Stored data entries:
• • •

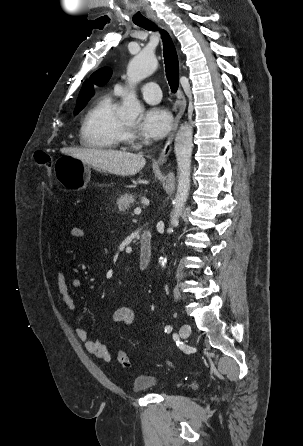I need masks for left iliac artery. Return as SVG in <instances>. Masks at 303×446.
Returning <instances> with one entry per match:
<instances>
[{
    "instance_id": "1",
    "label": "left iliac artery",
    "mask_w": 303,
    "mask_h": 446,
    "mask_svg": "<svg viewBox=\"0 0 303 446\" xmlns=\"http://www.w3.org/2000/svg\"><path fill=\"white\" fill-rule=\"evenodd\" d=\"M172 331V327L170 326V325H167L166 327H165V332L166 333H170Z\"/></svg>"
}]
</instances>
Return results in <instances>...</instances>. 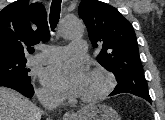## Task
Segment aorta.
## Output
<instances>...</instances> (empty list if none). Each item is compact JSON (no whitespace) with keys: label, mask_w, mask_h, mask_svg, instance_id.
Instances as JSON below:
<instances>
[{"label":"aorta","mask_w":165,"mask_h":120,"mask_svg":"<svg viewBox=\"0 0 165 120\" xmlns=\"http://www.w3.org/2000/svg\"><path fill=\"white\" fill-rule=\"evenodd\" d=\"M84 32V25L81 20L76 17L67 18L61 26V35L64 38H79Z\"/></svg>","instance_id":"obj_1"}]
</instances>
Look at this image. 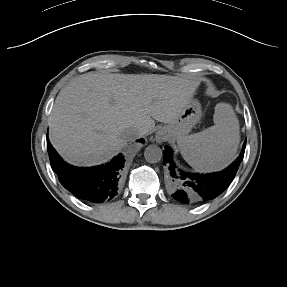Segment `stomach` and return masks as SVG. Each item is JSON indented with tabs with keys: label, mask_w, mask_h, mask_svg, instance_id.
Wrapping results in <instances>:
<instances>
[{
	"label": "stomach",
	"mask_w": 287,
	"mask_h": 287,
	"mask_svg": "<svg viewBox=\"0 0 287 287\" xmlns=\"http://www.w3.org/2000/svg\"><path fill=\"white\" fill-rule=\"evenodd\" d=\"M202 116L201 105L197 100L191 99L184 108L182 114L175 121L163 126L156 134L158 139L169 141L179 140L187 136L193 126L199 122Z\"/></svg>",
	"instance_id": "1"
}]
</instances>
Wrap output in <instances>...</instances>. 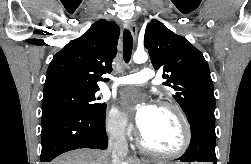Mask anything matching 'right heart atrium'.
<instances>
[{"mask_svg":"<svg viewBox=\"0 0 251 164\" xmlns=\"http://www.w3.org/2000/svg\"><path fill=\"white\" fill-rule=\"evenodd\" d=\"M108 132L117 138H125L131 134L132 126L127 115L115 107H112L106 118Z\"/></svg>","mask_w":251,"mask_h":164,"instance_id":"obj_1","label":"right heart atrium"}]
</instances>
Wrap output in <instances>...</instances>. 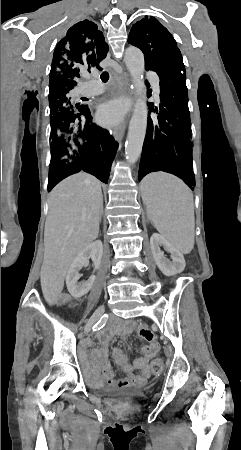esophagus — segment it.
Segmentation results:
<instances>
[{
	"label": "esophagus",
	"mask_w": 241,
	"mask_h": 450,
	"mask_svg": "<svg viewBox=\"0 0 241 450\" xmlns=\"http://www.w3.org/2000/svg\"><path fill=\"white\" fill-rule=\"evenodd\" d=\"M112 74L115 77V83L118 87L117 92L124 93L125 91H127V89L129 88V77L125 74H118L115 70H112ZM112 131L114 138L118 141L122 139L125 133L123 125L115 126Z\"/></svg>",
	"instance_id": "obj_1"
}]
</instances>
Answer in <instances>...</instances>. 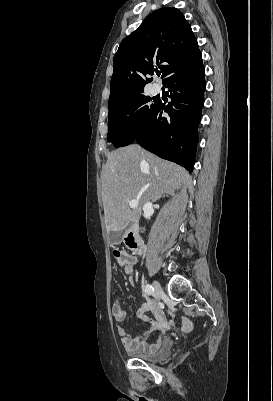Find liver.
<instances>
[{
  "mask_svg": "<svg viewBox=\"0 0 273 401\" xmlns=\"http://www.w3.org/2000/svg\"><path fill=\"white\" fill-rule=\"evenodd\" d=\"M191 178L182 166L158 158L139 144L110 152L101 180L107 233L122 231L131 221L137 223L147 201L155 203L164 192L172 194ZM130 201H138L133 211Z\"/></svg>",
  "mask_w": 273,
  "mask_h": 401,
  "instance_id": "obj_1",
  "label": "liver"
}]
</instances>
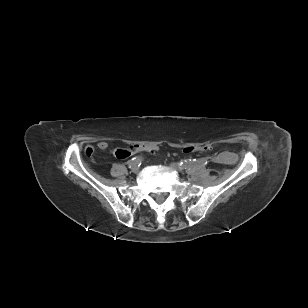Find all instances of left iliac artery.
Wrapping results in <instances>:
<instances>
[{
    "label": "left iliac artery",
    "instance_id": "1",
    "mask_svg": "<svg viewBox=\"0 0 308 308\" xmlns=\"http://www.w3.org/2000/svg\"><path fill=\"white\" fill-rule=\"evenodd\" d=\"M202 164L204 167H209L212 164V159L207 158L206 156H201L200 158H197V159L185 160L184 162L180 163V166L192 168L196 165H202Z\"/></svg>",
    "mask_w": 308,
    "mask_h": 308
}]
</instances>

• • •

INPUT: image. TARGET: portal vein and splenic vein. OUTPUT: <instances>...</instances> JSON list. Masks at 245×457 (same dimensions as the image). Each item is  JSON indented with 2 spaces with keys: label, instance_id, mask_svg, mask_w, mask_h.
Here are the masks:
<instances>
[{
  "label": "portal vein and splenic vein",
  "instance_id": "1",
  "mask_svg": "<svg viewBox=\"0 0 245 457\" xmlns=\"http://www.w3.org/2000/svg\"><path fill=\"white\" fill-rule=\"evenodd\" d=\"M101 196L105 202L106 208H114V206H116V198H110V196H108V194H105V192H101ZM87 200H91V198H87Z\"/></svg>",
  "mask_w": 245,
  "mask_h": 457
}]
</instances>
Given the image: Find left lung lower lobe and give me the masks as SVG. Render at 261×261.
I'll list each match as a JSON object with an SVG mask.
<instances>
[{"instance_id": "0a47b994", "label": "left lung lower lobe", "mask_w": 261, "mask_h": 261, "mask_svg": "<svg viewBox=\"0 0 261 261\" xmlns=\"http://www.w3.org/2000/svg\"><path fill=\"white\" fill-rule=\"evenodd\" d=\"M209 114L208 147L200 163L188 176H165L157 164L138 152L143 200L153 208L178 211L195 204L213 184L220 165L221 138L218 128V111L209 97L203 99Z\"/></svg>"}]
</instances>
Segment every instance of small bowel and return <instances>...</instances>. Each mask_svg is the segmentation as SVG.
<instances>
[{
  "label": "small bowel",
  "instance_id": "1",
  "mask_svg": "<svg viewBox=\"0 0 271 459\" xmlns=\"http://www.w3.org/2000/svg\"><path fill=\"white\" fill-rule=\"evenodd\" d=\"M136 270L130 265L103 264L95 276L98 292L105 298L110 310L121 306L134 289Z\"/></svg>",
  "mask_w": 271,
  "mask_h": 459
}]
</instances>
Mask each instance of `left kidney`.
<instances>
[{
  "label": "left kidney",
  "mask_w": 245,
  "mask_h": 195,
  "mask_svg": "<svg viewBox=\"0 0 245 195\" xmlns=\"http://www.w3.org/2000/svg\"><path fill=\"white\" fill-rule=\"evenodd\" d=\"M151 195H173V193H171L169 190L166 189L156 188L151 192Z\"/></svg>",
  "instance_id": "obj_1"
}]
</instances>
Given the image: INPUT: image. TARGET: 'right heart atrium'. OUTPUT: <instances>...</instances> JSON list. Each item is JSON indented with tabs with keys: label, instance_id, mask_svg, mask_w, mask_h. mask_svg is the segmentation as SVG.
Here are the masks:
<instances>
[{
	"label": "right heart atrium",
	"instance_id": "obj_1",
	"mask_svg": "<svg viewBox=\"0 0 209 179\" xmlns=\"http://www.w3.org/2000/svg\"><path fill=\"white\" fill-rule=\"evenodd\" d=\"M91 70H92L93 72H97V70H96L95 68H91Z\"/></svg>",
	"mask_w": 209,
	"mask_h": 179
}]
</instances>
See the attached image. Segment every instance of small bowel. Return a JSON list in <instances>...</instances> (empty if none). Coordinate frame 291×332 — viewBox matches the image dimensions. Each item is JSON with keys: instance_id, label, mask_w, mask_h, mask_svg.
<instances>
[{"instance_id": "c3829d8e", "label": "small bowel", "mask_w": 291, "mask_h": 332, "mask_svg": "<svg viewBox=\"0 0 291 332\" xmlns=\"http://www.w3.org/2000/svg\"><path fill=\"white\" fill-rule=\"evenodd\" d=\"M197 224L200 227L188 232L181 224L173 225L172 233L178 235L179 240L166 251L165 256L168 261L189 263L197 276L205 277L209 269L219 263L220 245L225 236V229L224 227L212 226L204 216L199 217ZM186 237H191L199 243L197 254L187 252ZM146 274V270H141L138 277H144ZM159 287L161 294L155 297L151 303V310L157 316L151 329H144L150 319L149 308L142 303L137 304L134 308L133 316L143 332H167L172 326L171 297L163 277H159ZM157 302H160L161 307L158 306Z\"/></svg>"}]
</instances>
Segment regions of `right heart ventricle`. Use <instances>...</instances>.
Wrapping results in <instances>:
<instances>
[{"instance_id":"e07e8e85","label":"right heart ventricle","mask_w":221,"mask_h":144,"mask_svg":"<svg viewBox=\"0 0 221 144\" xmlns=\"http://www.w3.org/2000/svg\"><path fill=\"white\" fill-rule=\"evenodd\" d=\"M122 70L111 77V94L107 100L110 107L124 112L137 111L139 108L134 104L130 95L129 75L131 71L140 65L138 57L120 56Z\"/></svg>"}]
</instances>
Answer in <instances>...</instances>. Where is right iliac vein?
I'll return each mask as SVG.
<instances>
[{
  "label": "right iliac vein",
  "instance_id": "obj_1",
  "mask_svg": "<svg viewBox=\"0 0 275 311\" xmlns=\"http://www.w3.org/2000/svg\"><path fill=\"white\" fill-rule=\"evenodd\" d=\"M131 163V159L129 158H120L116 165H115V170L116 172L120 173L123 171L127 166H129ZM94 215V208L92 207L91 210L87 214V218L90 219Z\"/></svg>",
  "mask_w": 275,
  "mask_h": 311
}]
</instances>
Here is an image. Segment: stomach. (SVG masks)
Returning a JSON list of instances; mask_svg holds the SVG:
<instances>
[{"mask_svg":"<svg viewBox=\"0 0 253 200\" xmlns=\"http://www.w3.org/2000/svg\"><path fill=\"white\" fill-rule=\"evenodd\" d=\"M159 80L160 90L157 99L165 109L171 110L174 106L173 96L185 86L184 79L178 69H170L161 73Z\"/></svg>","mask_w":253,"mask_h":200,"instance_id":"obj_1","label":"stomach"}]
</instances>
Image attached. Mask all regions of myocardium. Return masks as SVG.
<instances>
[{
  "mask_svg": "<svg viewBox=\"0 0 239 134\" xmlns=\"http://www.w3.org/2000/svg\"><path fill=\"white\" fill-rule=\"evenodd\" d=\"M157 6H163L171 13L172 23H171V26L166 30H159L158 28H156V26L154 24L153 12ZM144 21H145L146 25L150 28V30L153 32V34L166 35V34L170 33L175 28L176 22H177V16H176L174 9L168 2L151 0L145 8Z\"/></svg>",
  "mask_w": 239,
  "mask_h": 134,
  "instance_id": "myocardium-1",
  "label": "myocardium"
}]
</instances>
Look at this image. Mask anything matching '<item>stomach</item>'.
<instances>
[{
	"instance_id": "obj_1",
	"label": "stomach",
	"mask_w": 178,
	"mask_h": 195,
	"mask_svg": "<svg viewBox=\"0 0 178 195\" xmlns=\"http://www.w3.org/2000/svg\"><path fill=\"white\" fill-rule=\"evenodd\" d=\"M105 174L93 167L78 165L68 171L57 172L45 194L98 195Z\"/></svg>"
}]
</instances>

• • •

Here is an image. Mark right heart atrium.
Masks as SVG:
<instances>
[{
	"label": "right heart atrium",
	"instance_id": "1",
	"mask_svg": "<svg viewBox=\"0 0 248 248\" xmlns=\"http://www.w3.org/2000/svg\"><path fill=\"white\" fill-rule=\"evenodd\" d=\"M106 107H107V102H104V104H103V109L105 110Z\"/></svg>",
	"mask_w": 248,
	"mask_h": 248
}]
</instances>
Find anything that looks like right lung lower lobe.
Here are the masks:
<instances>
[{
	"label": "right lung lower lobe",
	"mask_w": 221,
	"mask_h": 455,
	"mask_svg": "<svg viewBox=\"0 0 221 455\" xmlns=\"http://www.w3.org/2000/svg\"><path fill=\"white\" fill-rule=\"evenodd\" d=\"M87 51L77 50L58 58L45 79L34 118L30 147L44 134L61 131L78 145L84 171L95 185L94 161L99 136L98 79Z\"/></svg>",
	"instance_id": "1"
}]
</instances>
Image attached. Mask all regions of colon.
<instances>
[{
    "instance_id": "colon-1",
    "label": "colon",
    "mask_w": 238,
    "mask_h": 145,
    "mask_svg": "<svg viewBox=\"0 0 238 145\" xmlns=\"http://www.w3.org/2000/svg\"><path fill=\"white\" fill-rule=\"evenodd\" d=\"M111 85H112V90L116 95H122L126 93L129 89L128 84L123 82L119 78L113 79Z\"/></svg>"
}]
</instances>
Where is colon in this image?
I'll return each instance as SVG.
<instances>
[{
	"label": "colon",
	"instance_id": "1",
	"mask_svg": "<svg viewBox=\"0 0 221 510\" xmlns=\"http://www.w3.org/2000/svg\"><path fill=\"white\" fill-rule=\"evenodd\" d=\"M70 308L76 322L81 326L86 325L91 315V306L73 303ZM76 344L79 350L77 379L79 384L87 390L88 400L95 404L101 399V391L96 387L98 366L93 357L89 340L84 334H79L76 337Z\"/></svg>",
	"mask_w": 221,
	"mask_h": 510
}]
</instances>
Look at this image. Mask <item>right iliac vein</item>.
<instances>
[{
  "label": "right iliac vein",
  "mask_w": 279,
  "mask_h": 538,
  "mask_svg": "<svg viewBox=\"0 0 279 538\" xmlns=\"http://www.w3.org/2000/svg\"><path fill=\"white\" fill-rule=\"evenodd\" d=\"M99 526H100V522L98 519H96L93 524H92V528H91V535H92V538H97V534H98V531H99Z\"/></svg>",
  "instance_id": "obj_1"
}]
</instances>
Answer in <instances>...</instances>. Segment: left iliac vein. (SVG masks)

• • •

Action item:
Once you find the line with "Look at this image. Mask <item>right" above, print it and every line after it up to and including the line with "Answer in <instances>...</instances>. Segment: left", exactly as written and nothing else.

Solution to the problem:
Look at this image. Mask <item>right iliac vein</item>.
<instances>
[{
  "label": "right iliac vein",
  "mask_w": 279,
  "mask_h": 538,
  "mask_svg": "<svg viewBox=\"0 0 279 538\" xmlns=\"http://www.w3.org/2000/svg\"><path fill=\"white\" fill-rule=\"evenodd\" d=\"M99 526H100V522L98 519H96L93 524H92V528H91V535H92V538H97V534H98V531H99Z\"/></svg>",
  "instance_id": "obj_1"
}]
</instances>
Answer in <instances>...</instances>. Segment: left iliac vein. (SVG masks)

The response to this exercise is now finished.